Thunderbird4

joined 1 year ago
[–] Thunderbird4@lemmy.world 4 points 3 days ago

It’s almost difficult to believe Kant wasn’t just pulling a Schrödinger and proposing a ridiculous thought experiment to illustrate the absurdity of genuinely holding those views.

The idea that morality exists only as an intrinsic quality of an action, regardless of context or consequence, is more theology than philosophy. It’s useless to the point of harm to anyone faced with a world beyond a university or a monastery.

[–] Thunderbird4@lemmy.world 2 points 2 weeks ago

Yep, but the states with sales tax get tired of getting cheated out of their tax revenue. The specific example where I saw this was a major hardware store chain in Oregon (no sales tax) right near the border of Washington (6.5% sales tax). They asked everyone “Washington or Oregon” at the register and checked ID for anyone who said Oregon.

Quick search says that Washington considers it a “sales and use” tax, so anything purchased out of state, but intended for use in Washington is supposed to be taxed. Kinda messed up, really.

[–] Thunderbird4@lemmy.world 2 points 2 weeks ago (2 children)

In some cases like that, where you’re in a state that has no sales tax, but near the border of one that does, they’ll actually check ID and charge you sales tax if you’re from the sales tax state.

[–] Thunderbird4@lemmy.world 23 points 1 month ago

Seems incredibly irresponsible of them to include it in a blue chip fund.

[–] Thunderbird4@lemmy.world -1 points 1 month ago* (last edited 1 month ago) (1 children)

So I’ve read.  

They still blew up their launch pad and showered a protected wildlife area with particulate, metal, and concrete debris. 

They then built and operated their water deluge system without obtaining permits.

Typo or no, they’re still taking a fast and loose, “better to ask forgiveness than permission” approach that is a detriment to a protected natural environment.

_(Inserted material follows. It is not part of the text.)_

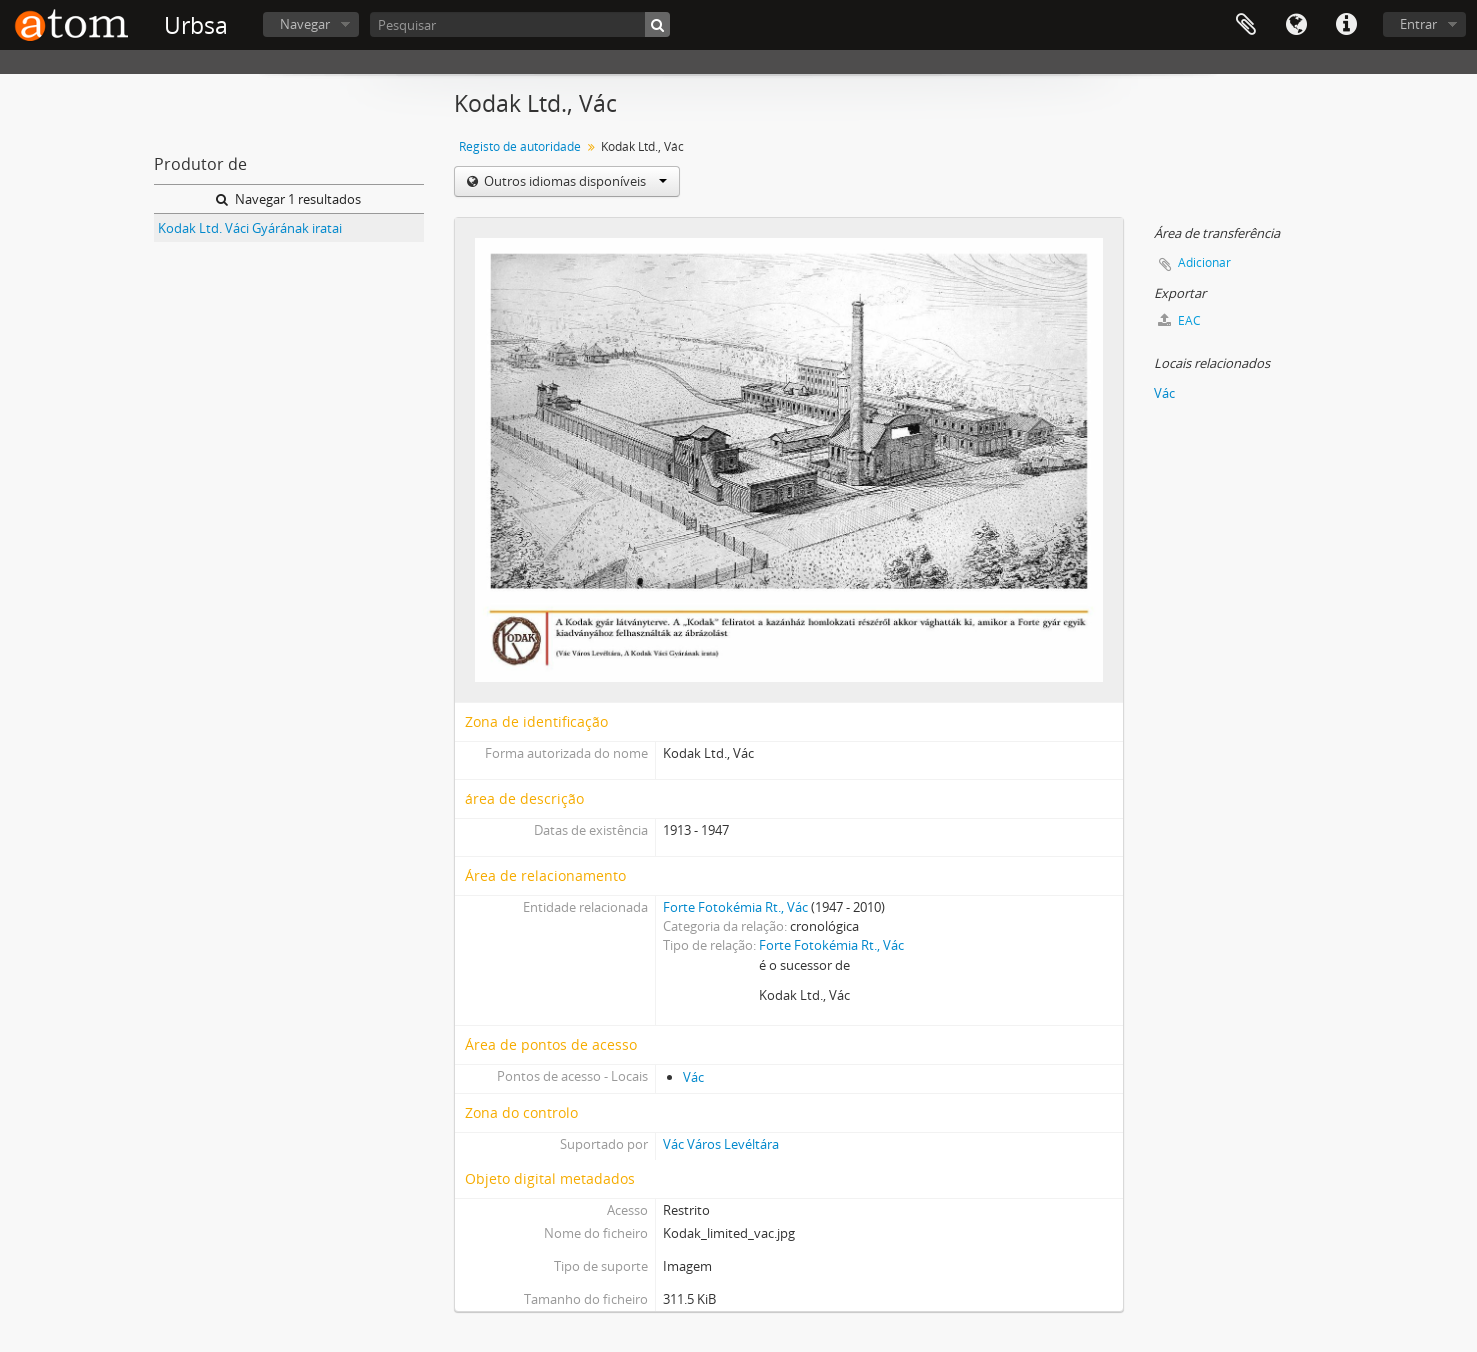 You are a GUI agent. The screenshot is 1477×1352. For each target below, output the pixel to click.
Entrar (1418, 24)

They intend to test the limits of the Texas government’s ability to show disdain for the environment in favor of private enterprise.

[–] Thunderbird4@lemmy.world 11 points 1 month ago (5 children)

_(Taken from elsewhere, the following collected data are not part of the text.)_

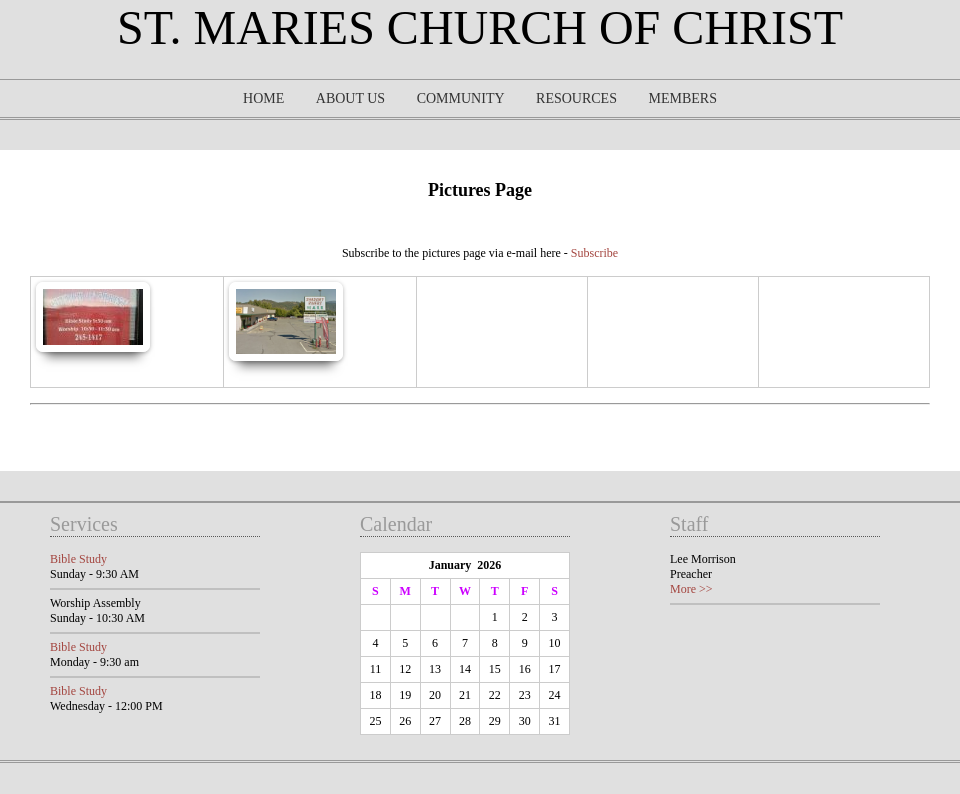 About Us (350, 98)
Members (682, 98)
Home (263, 98)
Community (461, 98)
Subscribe (594, 253)
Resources (576, 98)
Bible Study (78, 559)
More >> (691, 589) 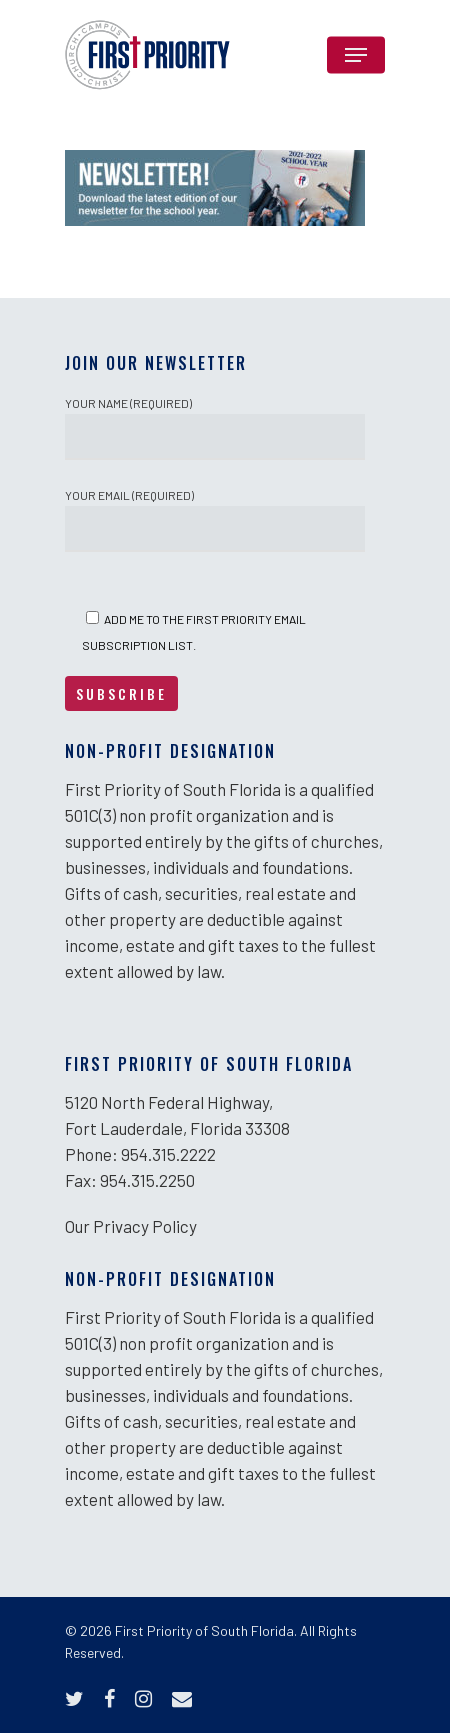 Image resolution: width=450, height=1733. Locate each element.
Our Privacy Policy (131, 1226)
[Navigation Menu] (356, 55)
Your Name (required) (215, 428)
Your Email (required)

It’s not just blind hate for Elon, they’re genuinely terrible stewards of the environment in south Texas. They constantly lie about their intentions and impact to avoid having to take responsibility for anything. Say what you will about how independently they operate from his input, this is definitely a company culture that he cultivates and promotes.

[–] Thunderbird4@lemmy.world 11 points 1 month ago (1 children)

Eastern District of Texas is extremely favorable to patent trolls. It’s not a coincidence that they filed the suit there.

[–] Thunderbird4@lemmy.world 9 points 2 months ago

I’m really surprised as well. But if you think about where American culture was in the ‘50s and early ‘60s, there was a huge emphasis placed on being “normal.” You can be sure that most boomers were told by their parents or peers at some point to “just be normal” or criticized someone by saying they’re not normal, and there’s still plenty of conservative families raising their kids like that today.

I can only imagine that’s the nerve being touched by the “weird” criticism.

[–] Thunderbird4@lemmy.world 15 points 2 months ago

We already know what he looks like in a cowboy hat, and that ain’t it.

[–] Thunderbird4@lemmy.world 7 points 2 months ago

People always forget about the lurkers. Most people with less-informed, more impressionable views on a given topic aren’t posting and debating, they’re reading and learning (despite the unfortunate exceptions). Seeing some wacko extremist nonsense or voter suppression tactic go unchallenged by a more reasonable argument may be enough to sway a not-yet-fanatic in the wrong direction.

[–] Thunderbird4@lemmy.world 17 points 2 months ago

Not surprising. Musk has referred to the entirety of Bellingcat as “a psyop” before.

[–] Thunderbird4@lemmy.world 1 points 2 months ago* (last edited 2 months ago) (2 children)

Well said.

I get Jon Stewart’s position and agree with nearly all of his criticisms, but I think the biggest thing he’s not acknowledging in his “why can France and the UK do this but we can’t?” argument is that this would absolutely not be confined to just the Democratic Party. Literally every step of the process would be decried as election fraud, cheating, “the steal of the century” etc. by republicans. If they got pissed enough to attempt an insurrection in 2020 when there was absolutely no credible evidence of fraud, just think where things will go if there’s this whole slew of unprecedented last-minute decisions that are nearly impossible to reconcile with every individual states’ laws. I’m not saying we have to bow to repubs demands, but the more excuses they have to claim anything isn’t above board, the greater the risk that the “stolen election” narrative gains traction beyond the far right.

We’ve spent the last 4 years witnessing how slowly our legal system works on huge matters like this. By the time the dust settles on all of the legal challenges, the resulting chaos will have already rendered the decisions nearly irrelevant.